Dataset Start Marker

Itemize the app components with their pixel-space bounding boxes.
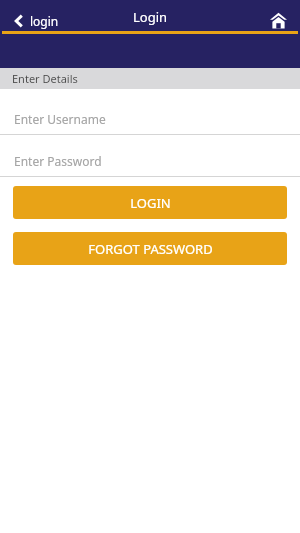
button[interactable]: Enter Username <box>0 104 300 134</box>
button[interactable]: Home <box>264 6 292 34</box>
button[interactable]: FORGOT PASSWORD <box>13 232 287 265</box>
button[interactable]: Enter Password <box>0 146 300 176</box>
staticText: FORGOT PASSWORD <box>88 240 213 258</box>
button[interactable]: login <box>10 10 63 32</box>
staticText: Enter Username <box>14 111 106 127</box>
button[interactable]: Login <box>0 0 300 34</box>
staticText: Login <box>133 8 168 26</box>
staticText: Enter Password <box>14 153 102 169</box>
staticText: login <box>30 13 59 29</box>
button[interactable]: LOGIN <box>13 186 287 219</box>
staticText: LOGIN <box>130 194 171 212</box>
staticText: Enter Details <box>12 71 78 86</box>
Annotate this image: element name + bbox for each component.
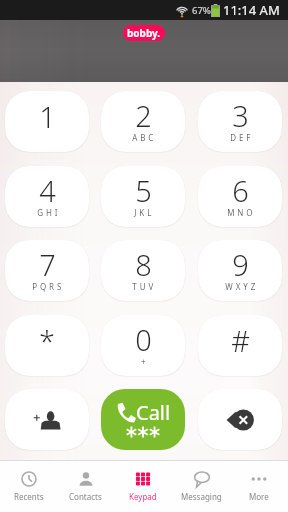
staticText: 1 [39, 97, 56, 136]
staticText: 4 [39, 171, 56, 210]
staticText: 5 [135, 171, 152, 210]
button[interactable]: Backspace [198, 389, 282, 450]
button[interactable]: Call [101, 389, 185, 450]
staticText: Recents [14, 491, 44, 502]
staticText: P Q R S [32, 281, 62, 292]
staticText: G H I [37, 207, 58, 218]
staticText: Call [136, 399, 171, 426]
button[interactable]: Add contact [5, 389, 89, 450]
staticText: Messaging [181, 491, 222, 502]
staticText: 7 [39, 245, 56, 284]
staticText: More [249, 491, 269, 502]
button[interactable]: 1 [5, 91, 89, 152]
staticText: # [231, 321, 250, 360]
staticText: T U V [132, 281, 154, 292]
button[interactable]: 3 [198, 91, 282, 152]
staticText: A B C [132, 132, 154, 143]
staticText: 67% [192, 4, 211, 17]
staticText: 11:14 AM [223, 1, 280, 19]
button[interactable]: Recents [0, 461, 57, 512]
staticText: 6 [232, 171, 249, 210]
staticText: Contacts [69, 491, 102, 502]
staticText: 3 [232, 96, 249, 135]
staticText: 9 [232, 245, 249, 284]
staticText: bobby. [127, 26, 161, 40]
staticText: 2 [135, 96, 152, 135]
staticText: Keypad [129, 491, 157, 502]
staticText: D E F [230, 132, 251, 143]
button[interactable]: 9 [198, 240, 282, 301]
button[interactable]: More [230, 461, 288, 512]
staticText: 0 [135, 320, 152, 359]
button[interactable]: 4 [5, 166, 89, 227]
staticText: + [141, 356, 146, 367]
button[interactable]: * [5, 315, 89, 376]
button[interactable]: 2 [101, 91, 185, 152]
button[interactable]: 0 [101, 315, 185, 376]
button[interactable]: Contacts [57, 461, 114, 512]
staticText: J K L [134, 207, 152, 218]
button[interactable]: bobby. [123, 25, 165, 41]
staticText: W X Y Z [225, 281, 256, 292]
staticText: M N O [227, 207, 253, 218]
button[interactable]: Messaging [172, 461, 230, 512]
staticText: * [39, 321, 55, 360]
staticText: 8 [135, 245, 152, 284]
button[interactable]: 7 [5, 240, 89, 301]
button[interactable]: # [198, 315, 282, 376]
button[interactable]: Keypad [114, 461, 172, 512]
button[interactable]: 6 [198, 166, 282, 227]
button[interactable]: 5 [101, 166, 185, 227]
button[interactable]: 8 [101, 240, 185, 301]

Dataset End Marker

Look through the data above for the word "FORGOT". Report each line where it occurs.

button[interactable]: FORGOT PASSWORD <box>13 232 287 265</box>
staticText: FORGOT PASSWORD <box>88 240 213 258</box>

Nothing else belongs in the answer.